▸ DATASET EXTRACT
-----

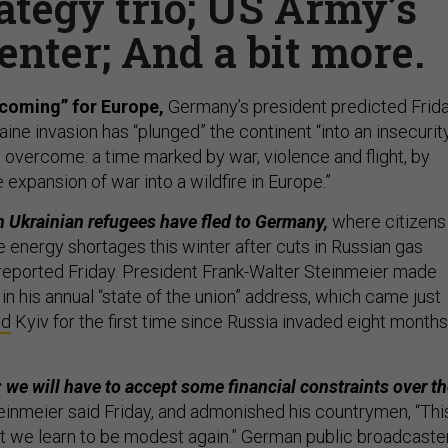
ategy trio; US Army’s
enter; And a bit more.
 coming” for Europe,
Germany’s president predicted Frida
aine invasion has “plunged” the continent “into an insecurit
overcome: a time marked by war, violence and flight, by
expansion of war into a wildfire in Europe.”
n Ukrainian refugees have fled to Germany,
where citizens
e energy shortages this winter after cuts in Russian gas
reported Friday. President Frank-Walter Steinmeier made
n his annual “state of the union” address, which came just
ed
Kyiv for the first time since Russia invaded eight months
: we will have to accept some financial constraints over t
inmeier said Friday, and admonished his countrymen, “Thi
t we learn to be modest again.” German public broadcaste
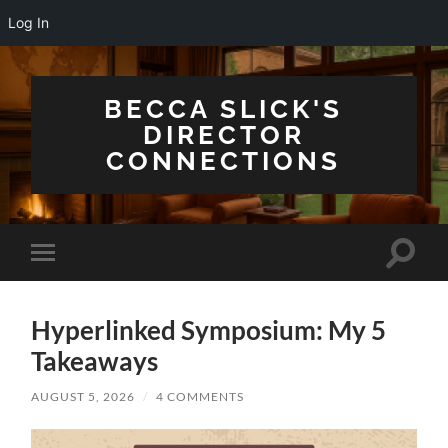
Log In
BECCA SLICK'S
DIRECTOR
CONNECTIONS
Toggle
Toggle
search
mobile
field
menu
Hyperlinked Symposium: My 5
Takeaways
AUGUST 5, 2026
/
4 COMMENTS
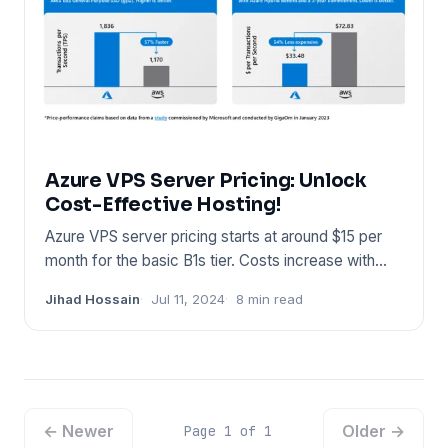
Azure VPS Server Pricing: Unlock
Cost-Effective Hosting!
Azure VPS server pricing starts at around $15 per
month for the basic B1s tier. Costs increase with
more resources a
Jihad Hossain
Jul 11, 2024
8 min read
← Newer
Older →
Page 1 of 1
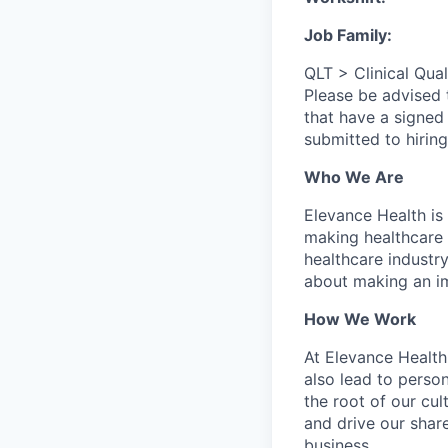
Job Family:
QLT > Clinical Qual
Please be advised
that have a signed
submitted to hirin
Who We Are
Elevance Health is
making healthcare 
healthcare industry
about making an i
How We Work
At Elevance Health,
also lead to perso
the root of our cu
and drive our shar
business.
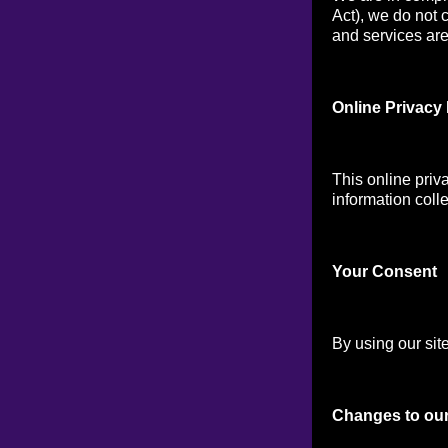
Act), we do not 
and services are 
Online Privacy 
This online priv
information colle
Your Consen
t
By using our site
Changes to our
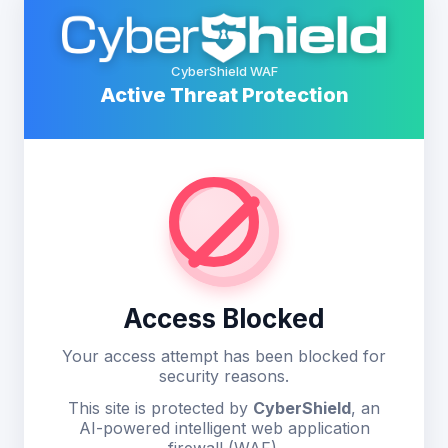
CyberShield WAF
Active Threat Protection
Access Blocked
Your access attempt has been blocked for
security reasons.
This site is protected by
CyberShield
, an
AI-powered intelligent web application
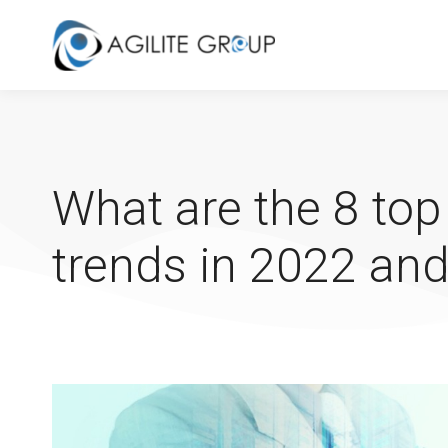
What are the 8 top
trends in 2022 and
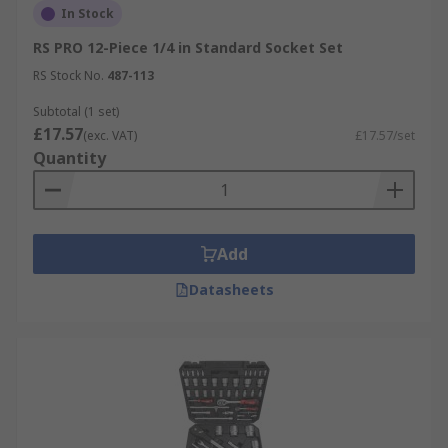
In Stock
RS PRO 12-Piece 1/4 in Standard Socket Set
RS Stock No.
487-113
Subtotal (1 set)
£17.57
(exc. VAT)
£17.57/set
Quantity
Add
Datasheets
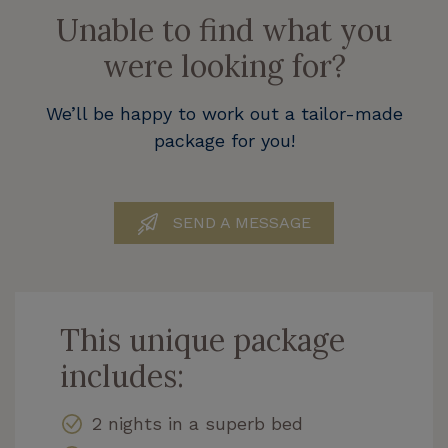
Unable to find what you
were looking for?
We’ll be happy to work out a tailor-made
package for you!
SEND A MESSAGE
This unique package
includes:
2 nights in a superb bed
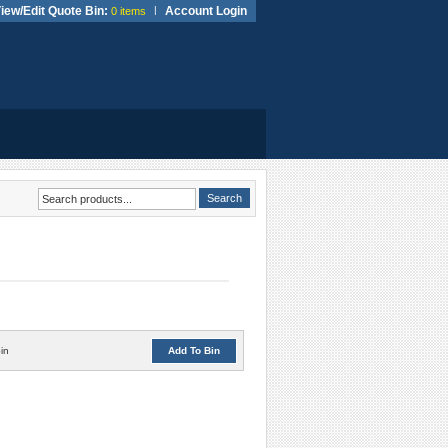
iew/Edit Quote Bin:
|
Account Login
0 items
in
Add To Bin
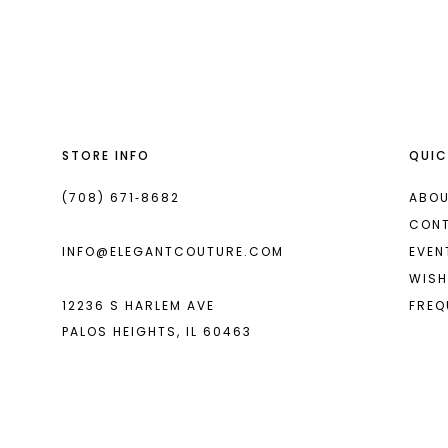
List
List
13
#ca95d8cfa4
#30bea51c42
2
2
14
to
to
end
end
3
3
4
4
STORE INFO
QUIC
5
5
6
6
(708) 671‑8682
ABOU
CON
7
7
INFO@ELEGANTCOUTURE.COM
EVEN
8
8
WISH
12236 S HARLEM AVE
FREQ
9
9
PALOS HEIGHTS, IL 60463
10
10
11
11
12
12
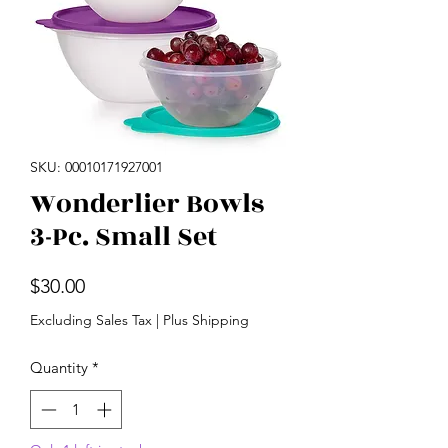
SKU: 00010171927001
Wonderlier Bowls
3-Pc. Small Set
Price
$30.00
Excluding Sales Tax
|
Plus Shipping
Quantity
*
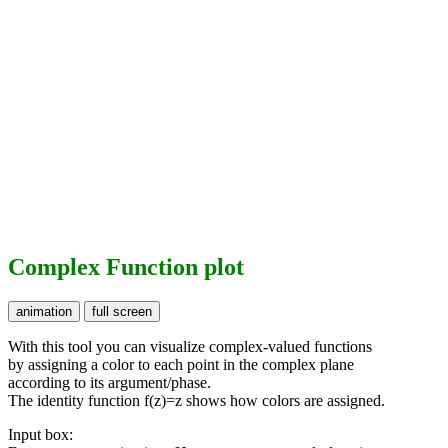
Complex Function plot
With this tool you can visualize complex-valued functions
by assigning a color to each point in the complex plane
according to its argument/phase.
The identity function f(z)=z shows how colors are assigned.
Input box:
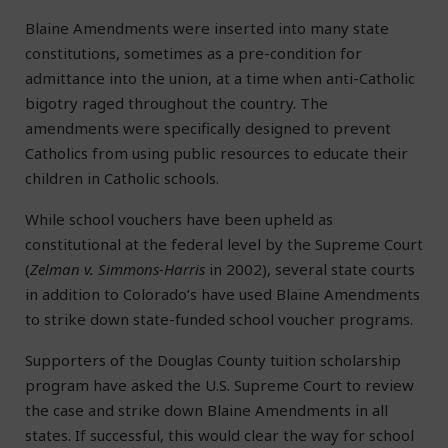
Blaine Amendments were inserted into many state
constitutions, sometimes as a pre-condition for
admittance into the union, at a time when anti-Catholic
bigotry raged throughout the country. The
amendments were specifically designed to prevent
Catholics from using public resources to educate their
children in Catholic schools.
While school vouchers have been upheld as
constitutional at the federal level by the Supreme Court
(
Zelman v. Simmons-Harris
in 2002), several state courts
in addition to Colorado’s have used Blaine Amendments
to strike down state-funded school voucher programs.
Supporters of the Douglas County tuition scholarship
program have asked the U.S. Supreme Court to review
the case and strike down Blaine Amendments in all
states. If successful, this would clear the way for school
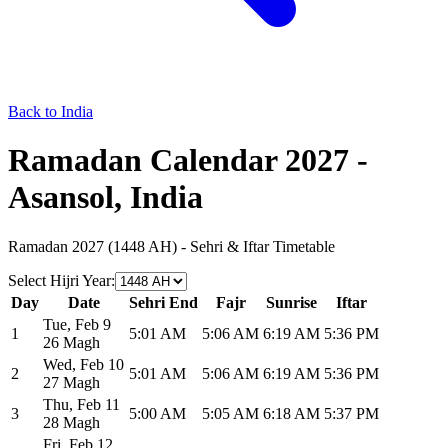
Back to India
Ramadan Calendar 2027 -
Asansol, India
Ramadan 2027 (1448 AH) - Sehri & Iftar Timetable
Select Hijri Year
:
Day
Date
Sehri End
Fajr
Sunrise
Iftar
Tue
,
Feb 9
1
5:01 AM
5:06 AM
6:19 AM
5:36 PM
26 Magh
Wed
,
Feb 10
2
5:01 AM
5:06 AM
6:19 AM
5:36 PM
27 Magh
Thu
,
Feb 11
3
5:00 AM
5:05 AM
6:18 AM
5:37 PM
28 Magh
Fri
,
Feb 12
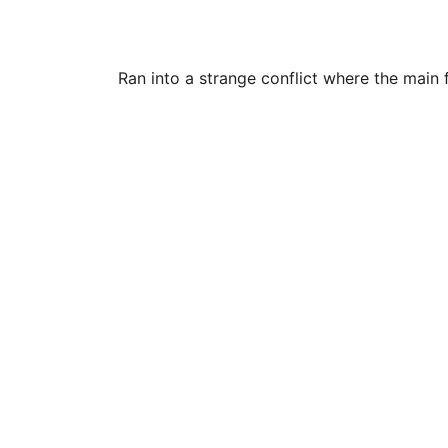
Ran into a strange conflict where the main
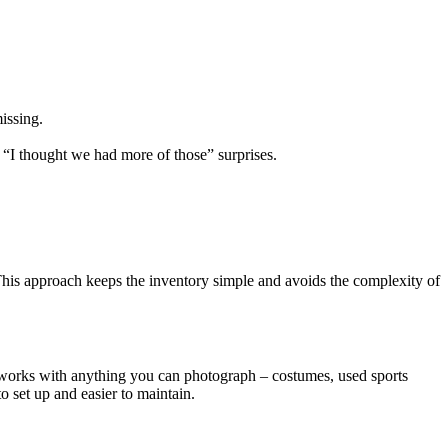
issing.
“I thought we had more of those” surprises.
. This approach keeps the inventory simple and avoids the complexity of
 works with anything you can photograph – costumes, used sports
o set up and easier to maintain.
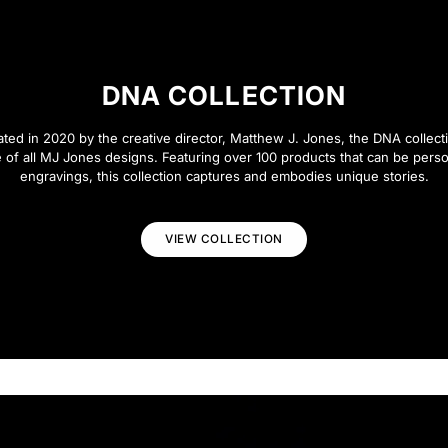
DNA COLLECTION
eated in 2020 by the creative director, Matthew J. Jones, the DNA collecti
 of all MJ Jones designs. Featuring over 100 products that can be perso
engravings, this collection captures and embodies unique stories.
VIEW COLLECTION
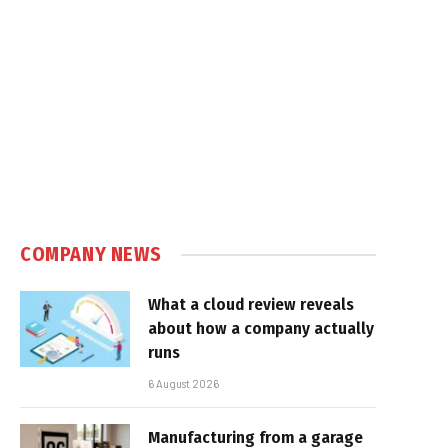
COMPANY NEWS
What a cloud review reveals
about how a company actually
runs
6 August 2026
Manufacturing from a garage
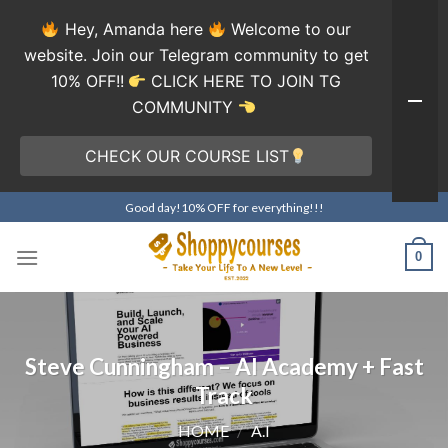
Hey, Amanda here
Welcome to our
website. Join our Telegram community to get
10% OFF!!
CLICK HERE TO JOIN TG
COMMUNITY
CHECK OUR COURSE LIST
Skip
Good day!10% OFF for everything!!!
to
content
0
Steve Cunningham – AI Academy + Fast
Track
HOME
/
A.I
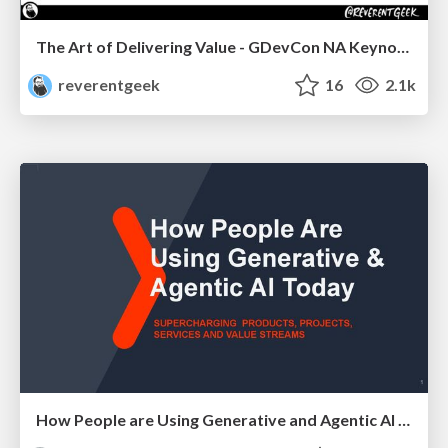
The Art of Delivering Value - GDevCon NA Keynote
reverentgeek
16
2.1k
How People are Using Generative and Agentic AI to Supercharge Their Products, Projects, Services and Value Streams Today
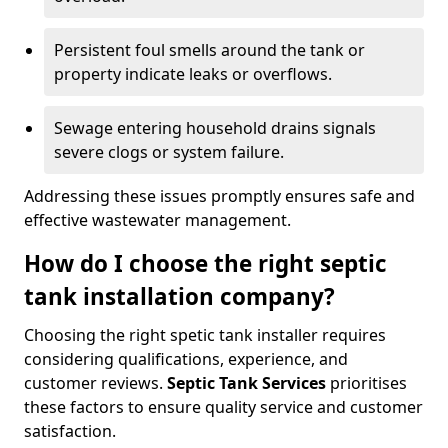
Persistent foul smells around the tank or
property indicate leaks or overflows.
Sewage entering household drains signals
severe clogs or system failure.
Addressing these issues promptly ensures safe and
effective wastewater management.
How do I choose the right septic
tank installation company?
Choosing the right spetic tank installer requires
considering qualifications, experience, and
customer reviews.
Septic Tank Services
prioritises
these factors to ensure quality service and customer
satisfaction.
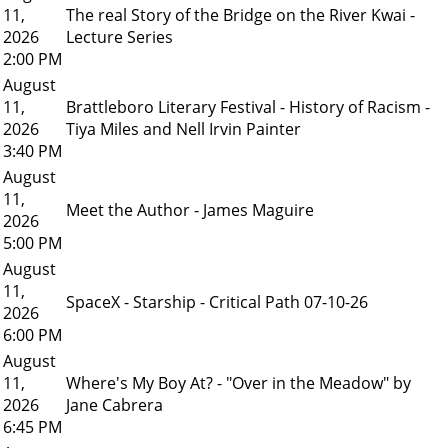
11,
The real Story of the Bridge on the River Kwai -
2026
Lecture Series
2:00 PM
August
11,
Brattleboro Literary Festival - History of Racism -
2026
Tiya Miles and Nell Irvin Painter
3:40 PM
August
11,
Meet the Author - James Maguire
2026
5:00 PM
August
11,
SpaceX - Starship - Critical Path 07-10-26
2026
6:00 PM
August
11,
Where's My Boy At? - "Over in the Meadow" by
2026
Jane Cabrera
6:45 PM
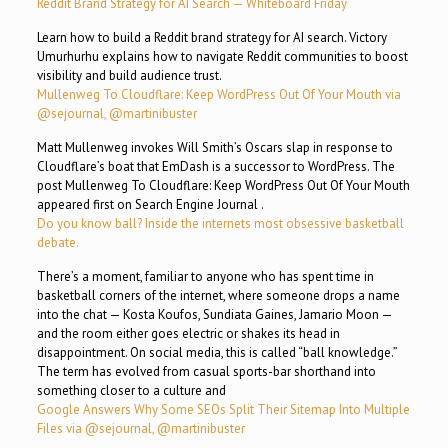
Reddit Brand Strategy for AI Search — Whiteboard Friday
Learn how to build a Reddit brand strategy for AI search. Victory
Umurhurhu explains how to navigate Reddit communities to boost
visibility and build audience trust.
Mullenweg To Cloudflare: Keep WordPress Out Of Your Mouth via
@sejournal, @martinibuster
Matt Mullenweg invokes Will Smith’s Oscars slap in response to
Cloudflare’s boat that EmDash is a successor to WordPress. The
post Mullenweg To Cloudflare: Keep WordPress Out Of Your Mouth
appeared first on Search Engine Journal .
Do you know ball? Inside the internets most obsessive basketball
debate.
There’s a moment, familiar to anyone who has spent time in
basketball corners of the internet, where someone drops a name
into the chat — Kosta Koufos, Sundiata Gaines, Jamario Moon —
and the room either goes electric or shakes its head in
disappointment. On social media, this is called “ball knowledge.”
The term has evolved from casual sports-bar shorthand into
something closer to a culture and
Google Answers Why Some SEOs Split Their Sitemap Into Multiple
Files via @sejournal, @martinibuster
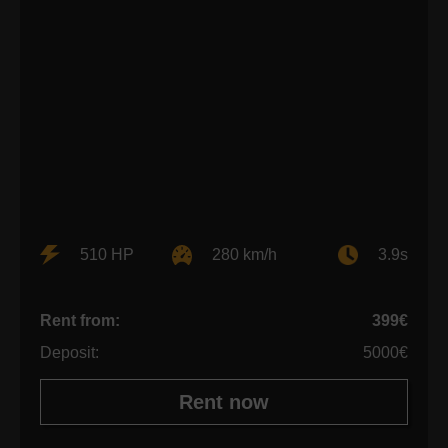
510 HP
280 km/h
3.9s
Rent from:
399€
Deposit:
5000€
Rent now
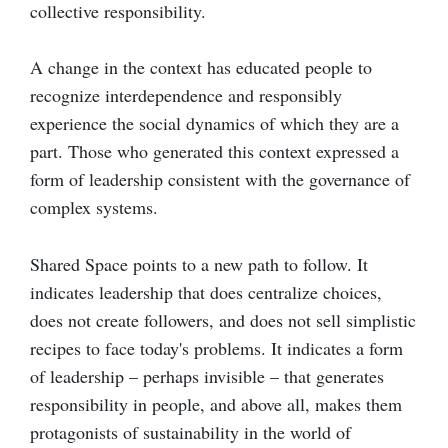
collective responsibility.
A change in the context has educated people to
recognize interdependence and responsibly
experience the social dynamics of which they are a
part. Those who generated this context expressed a
form of leadership consistent with the governance of
complex systems.
Shared Space points to a new path to follow. It
indicates leadership that does centralize choices,
does not create followers, and does not sell simplistic
recipes to face today's problems. It indicates a form
of leadership – perhaps invisible – that generates
responsibility in people, and above all, makes them
protagonists of sustainability in the world of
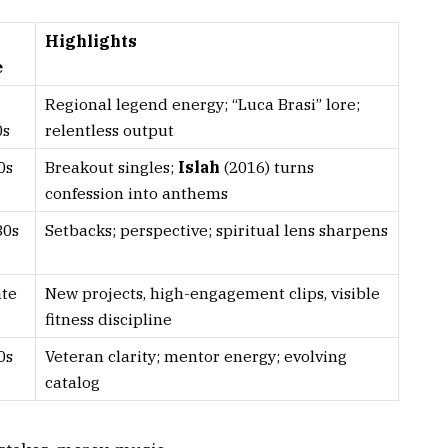
Highlights
e
Regional legend energy; “Luca Brasi” lore;
0s
relentless output
0s
Breakout singles;
Islah
(2016) turns
confession into anthems
30s
Setbacks; perspective; spiritual lens sharpens
ate
New projects, high-engagement clips, visible
fitness discipline
0s
Veteran clarity; mentor energy; evolving
catalog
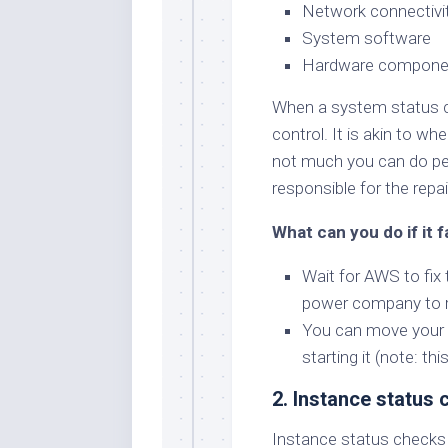
Network connectivi
System software
Hardware compone
When a system status che
control. It is akin to w
not much you can do pers
responsible for the repai
What can you do if it f
Wait for AWS to fix 
power company to re
You can move your i
starting it (note: th
2. Instance status
Instance status checks 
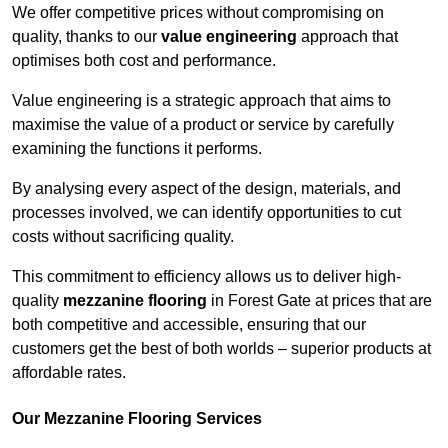
We offer competitive prices without compromising on
quality, thanks to our
value engineering
approach that
optimises both cost and performance.
Value engineering is a strategic approach that aims to
maximise the value of a product or service by carefully
examining the functions it performs.
By analysing every aspect of the design, materials, and
processes involved, we can identify opportunities to cut
costs without sacrificing quality.
This commitment to efficiency allows us to deliver high-
quality
mezzanine flooring
in Forest Gate at prices that are
both competitive and accessible, ensuring that our
customers get the best of both worlds – superior products at
affordable rates.
Our Mezzanine Flooring Services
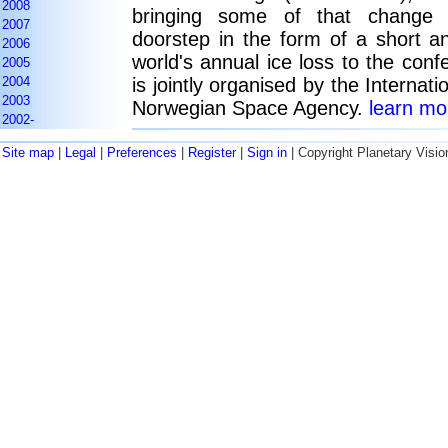
2008
bringing some of that change 
2007
doorstep in the form of a short a
2006
world's annual ice loss to the con
2005
2004
is jointly organised by the Internat
2003
Norwegian Space Agency.
learn mor
2002-
Site map
|
Legal
|
Preferences
|
Register
|
Sign in
| Copyright Planetary Visio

-----

▸ EXERCISE OBJECTIVE
Each line from the top of the records through the one containing "QLT > Clinical Qual" needs to be transcribed exactly, without pictures.

▸ SOLUTION TO THIS PROBLEM
ategy trio; US Army’s
enter; And a bit more.
 coming” for Europe,
Germany’s president predicted Frida
aine invasion has “plunged” the continent “into an insecurit
overcome: a time marked by war, violence and flight, by
expansion of war into a wildfire in Europe.”
n Ukrainian refugees have fled to Germany,
where citizens
e energy shortages this winter after cuts in Russian gas
reported Friday. President Frank-Walter Steinmeier made
n his annual “state of the union” address, which came just
ed
Kyiv for the first time since Russia invaded eight months
: we will have to accept some financial constraints over t
inmeier said Friday, and admonished his countrymen, “Thi
t we learn to be modest again.” German public broadcaste
Log In
BECCA SLICK'S
DIRECTOR
CONNECTIONS
Toggle
Toggle
search
mobile
field
menu
Hyperlinked Symposium: My 5
Takeaways
AUGUST 5, 2026
/
4 COMMENTS
Azure VPS Server Pricing: Unlock
Cost-Effective Hosting!
Azure VPS server pricing starts at around $15 per
month for the basic B1s tier. Costs increase with
more resources a
Jihad Hossain
Jul 11, 2024
8 min read
← Newer
Older →
Page 1 of 1
Job Family:
QLT > Clinical Qual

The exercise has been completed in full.